Collected data:

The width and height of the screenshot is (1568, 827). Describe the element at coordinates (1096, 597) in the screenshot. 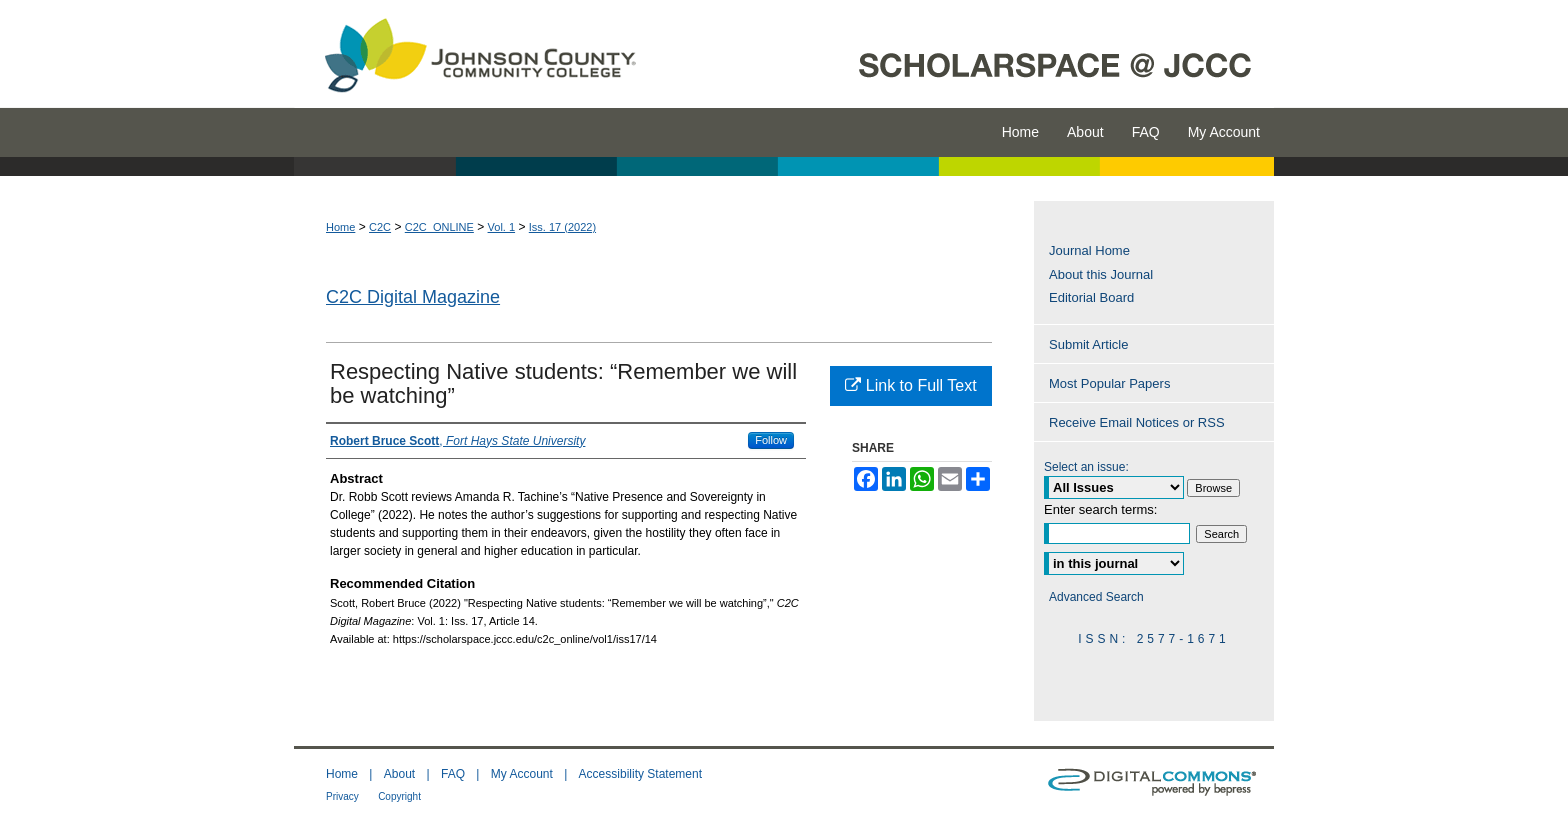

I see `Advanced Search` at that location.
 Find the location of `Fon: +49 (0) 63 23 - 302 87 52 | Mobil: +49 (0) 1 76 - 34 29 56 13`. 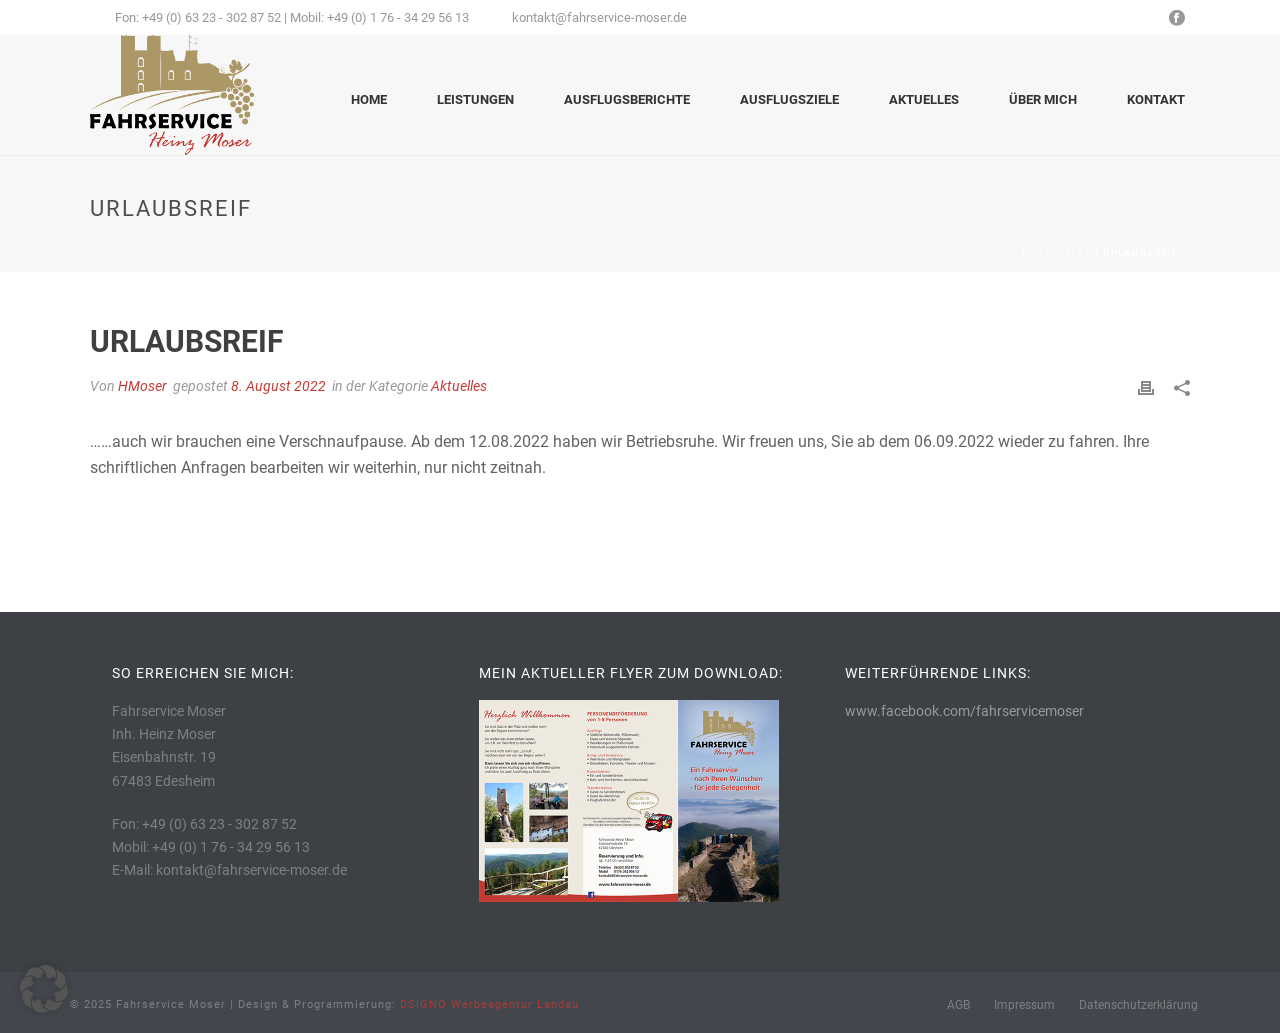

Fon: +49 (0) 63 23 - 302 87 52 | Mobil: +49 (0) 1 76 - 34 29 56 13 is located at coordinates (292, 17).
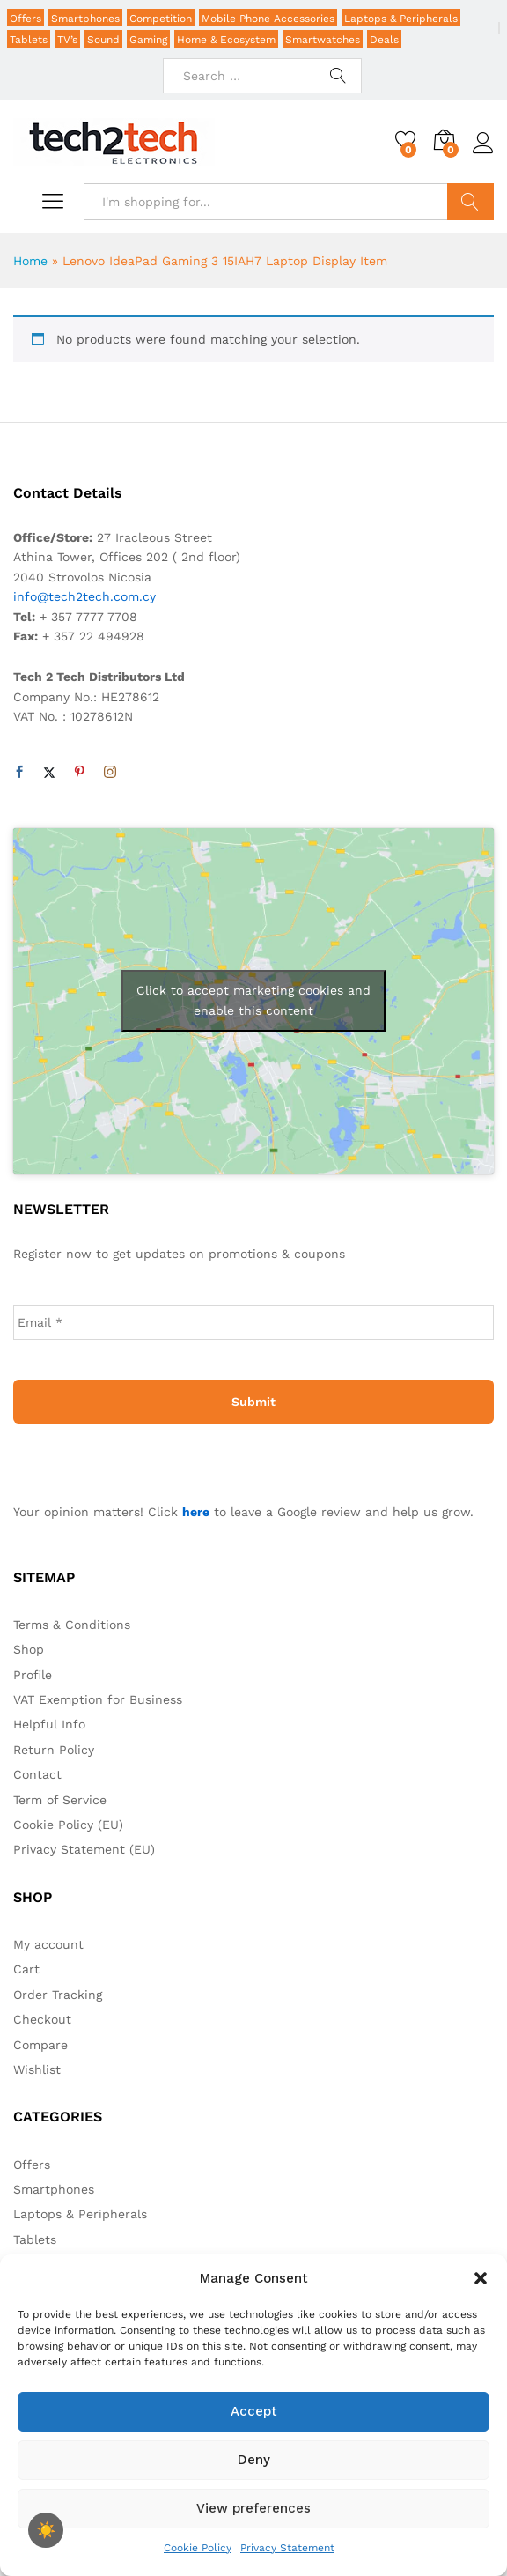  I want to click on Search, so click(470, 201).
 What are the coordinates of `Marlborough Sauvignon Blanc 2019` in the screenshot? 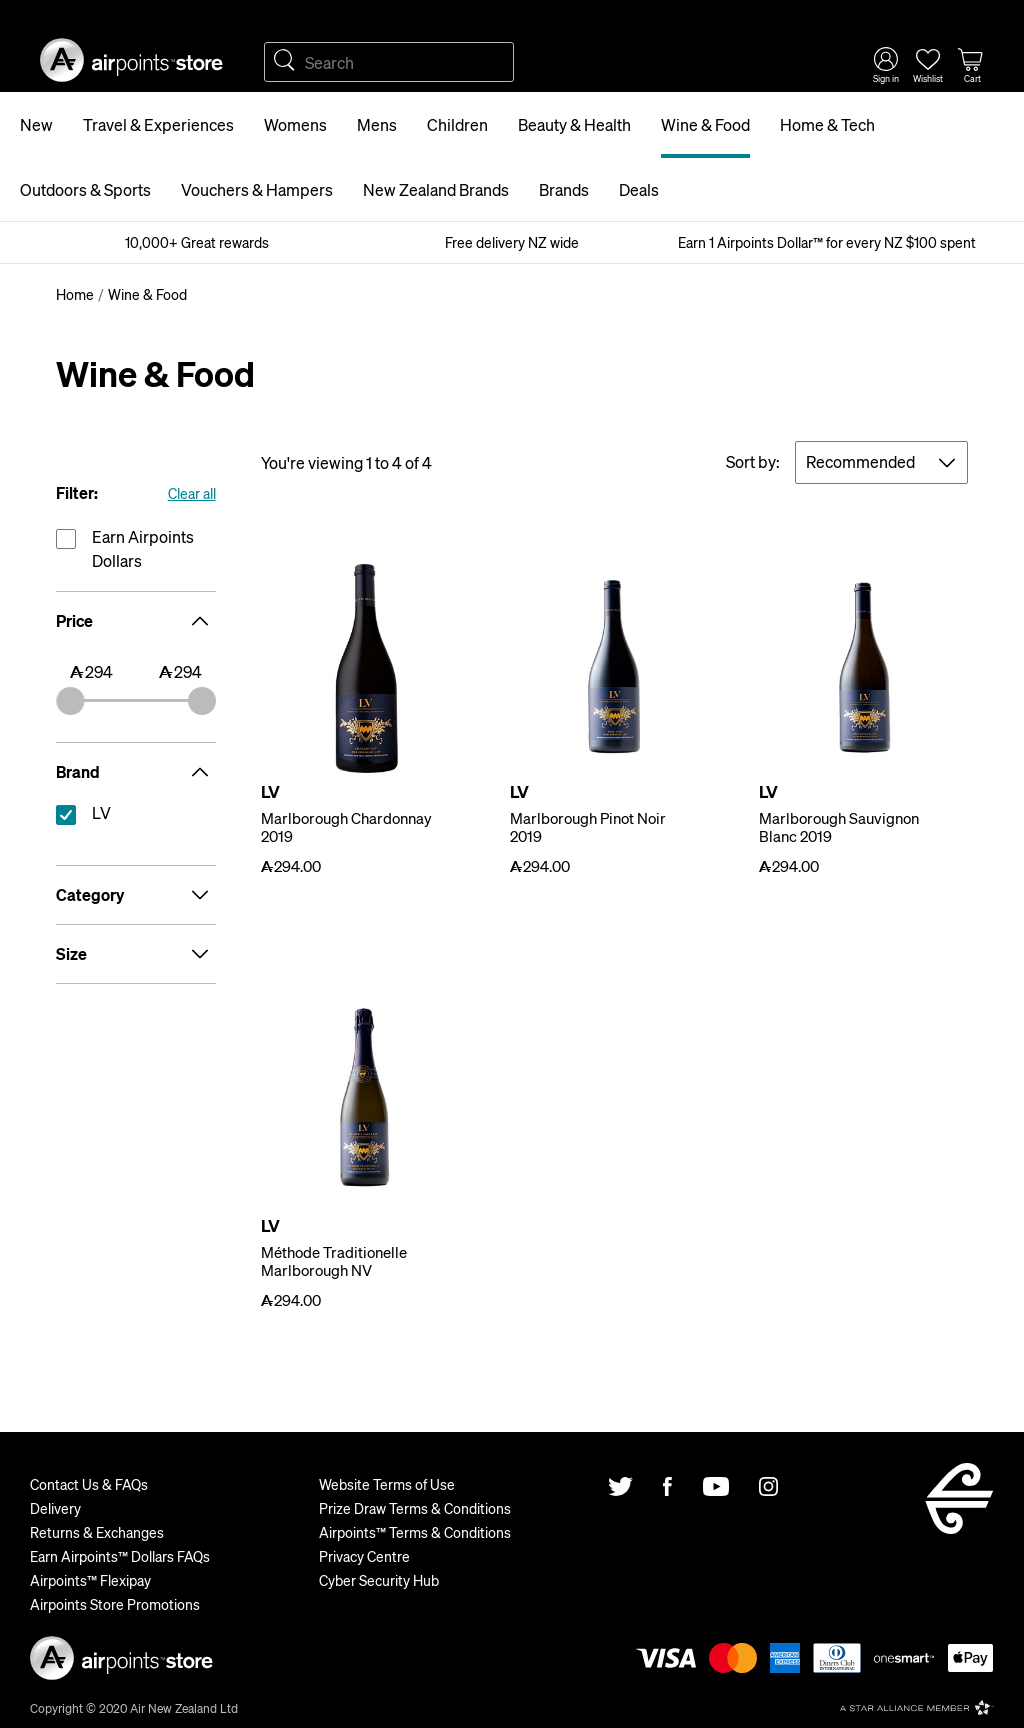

▶ _What the exercise asks_
From the first line to the last, set down the records above exactly and skip the pictures.

▶ _Answer below_
The width and height of the screenshot is (1568, 827). Describe the element at coordinates (1096, 597) in the screenshot. 

I see `Advanced Search` at that location.
 Find the location of `Fon: +49 (0) 63 23 - 302 87 52 | Mobil: +49 (0) 1 76 - 34 29 56 13`. 

Fon: +49 (0) 63 23 - 302 87 52 | Mobil: +49 (0) 1 76 - 34 29 56 13 is located at coordinates (292, 17).
  I want to click on Search, so click(470, 201).
 What are the coordinates of `Marlborough Sauvignon Blanc 2019` in the screenshot? 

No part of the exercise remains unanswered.